BBC posted this info from the IEA concerning the fuel shortage:

-France, like other European countries, has at least 90 days of oil reserves
-Emergency reserves are held by oil industry and last for 30 days
-Strategic reserves are controlled by the government and last for 60 days
-The reserves are divided between crude and “oil products” – petrol, diesel and heating oil
-The reserves are held at France’s 12 refineries and 100 oil depots

It seems the participation at midday is down from last week, but it is still quite significant. President Nicolas Sarkozy and Prime Minister François Fillon are determined to pass the reform, with Sarkozy calling it his “duty”. The reform is set to be voted on by the French Sénat tomorrow. Figaro has a fantastic, detailed chart of what the reform proposes. As you will see, fonctionnaires remain the aristocracy of France, weighing on pensions even more.

In addition to transport, some schools are closed as well as the post offices. 400 high schools are blocked on strike around the country (including the one next to my apartment), with violence breaking out at some like in Nanterre. There were some quite vulgar signs and banners that I will not detail here, but one could say that the lycéens are not happy. Youth feel like raising the retirement age will be to their detriment, not only for working longer but also for leaving older people in jobs that they feel could prevent them from getting jobs. But that is only if the economy cannot diversify and produce jobs for young graduates.
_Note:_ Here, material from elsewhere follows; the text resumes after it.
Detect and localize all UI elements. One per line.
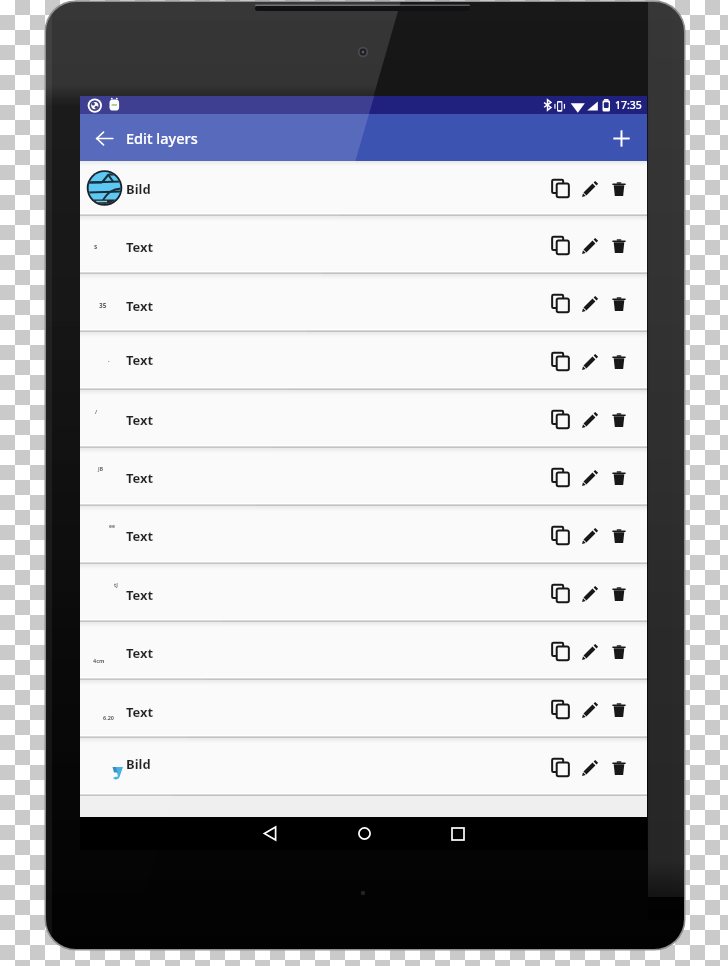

Since Socialist president François Mitterrand lowered the retirement age from 65 to 60 in 1981, the unemployment rate has averaged 9.5% from 1983 to 2010, based on many factors including especially rigid labor laws that make it costly for companies to hire (payroll taxes can reach almost 50%, so that for an employee making 2000 euros/month, the company is paying about 4000 euros). So while I understand the worries of students who want to secure a job after their studies, I certainly do not think raising the retirement age will take away their jobs. How many 20 year-olds take jobs that 60 year-olds take, anyway?

What France needs is to raise the retirement age, and 62 is a reasonable level to start with (it will go higher after), and it needs to encourage private industry, venture capital, entrepreneurship and reduce costs for companies to give them incentives to hire. There is a traditionally anti-business sentiment in France, akin to the anti-government feelings in the US. But I think in the past couple years our countries have started to bridge that gap slowly – but there remains undeniable cultural disparity.

A couple of interesting polls give insight into the situation. The first one asks “Do you think the strikes and protests are beginning to lose steam?”, and over 58% said yes, but this was conducted by the Figaro, which is center-right. The second one, still by Figaro, asks if the government should use force to gain access to fuel depots that are blocked. The result? An overwhelming 80% said yes. Indeed, Sarkozy said that he would do this, because the economy is being hit by these strikes

Figaro TV news is at the bottom of this posting to give you an inside look at the violence between youth and police. I’ll update this week as we go along. Good luck!